We were moving rapidly along the broad road beside a river. There were hills in the distance and the air from them was in the key of the Pleiades. There were gardens everywhere full of sunlight translated into flowers, and without an effort one divined the harmony of growing things. I felt that something was about to happen; I knew it, but I did not care to ask what it might be. Perhaps if I had tried I could not have known; perhaps for that hour I was only an Earth girl and could only know things as they know them, but I did not care.
We were going faster, faster every moment.
“Was it you who willed me to come out into the country?” I asked. “Have you been watching for me and expecting me?”
We were moving now as clouds that rush across a moon.
“I think I have been watching for you all my life and willing you to come,” he said, which shows how dreadfully unjust we sometimes are to humans.
“While I was on another planet?” I inquired. “While 802 we were million and millions of miles apart?
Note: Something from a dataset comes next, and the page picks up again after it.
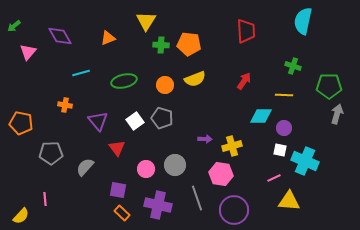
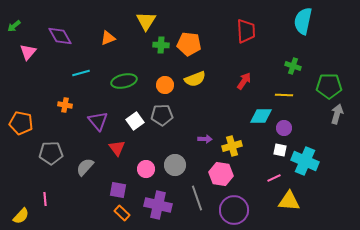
gray pentagon at (162, 118): moved 3 px up; rotated 20 degrees counterclockwise
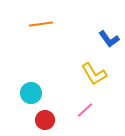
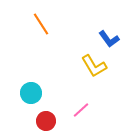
orange line: rotated 65 degrees clockwise
yellow L-shape: moved 8 px up
pink line: moved 4 px left
red circle: moved 1 px right, 1 px down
Suppose that I had never come to Earth?”
We were moving like the falling stars one journeys to the Dark Hemisphere to see.
“I should have found you all the same,” he whispered, half laughing, but his blue eyes glistened. “I do not think that space itself could separate us.”
“Oh, do you realize that?” I asked, “and do you really know?”
“I know I have you with me now,” he said, “and that is all I care to know.”
We were flying now, flying as comets fly to perihelion. The world about was slipping from us, disintegrating and dissolving into cosmic thoughts expressed in color. Only his eyes were actual, and the blue hills far away, and the wind from them in the key of the Pleiades.
“There shall never any more be time or space for us,” he said.
“But,” I protested, “we must not overlook the fundamental facts.”
“In all the universe there is just one fact,” he cried, catching my hand in his, and then —
(NOTE : Here a portion of the logogram becomes indecipherable, owing, perhaps, to the passage of some large bird across the line of projection. What follows is the last recorded vibragraph to date.)
— Yes, dear, I know I should have been more circumspect. I should have remembered my position, but I didn’t. And that’s why I’m engaged to be married. — You have to here, when you reach a certain point — I know you will think it a great come-down for one of us, but after all do we not owe something to our sister planets? —
The End of The Wit and Humor of America, Volume IV.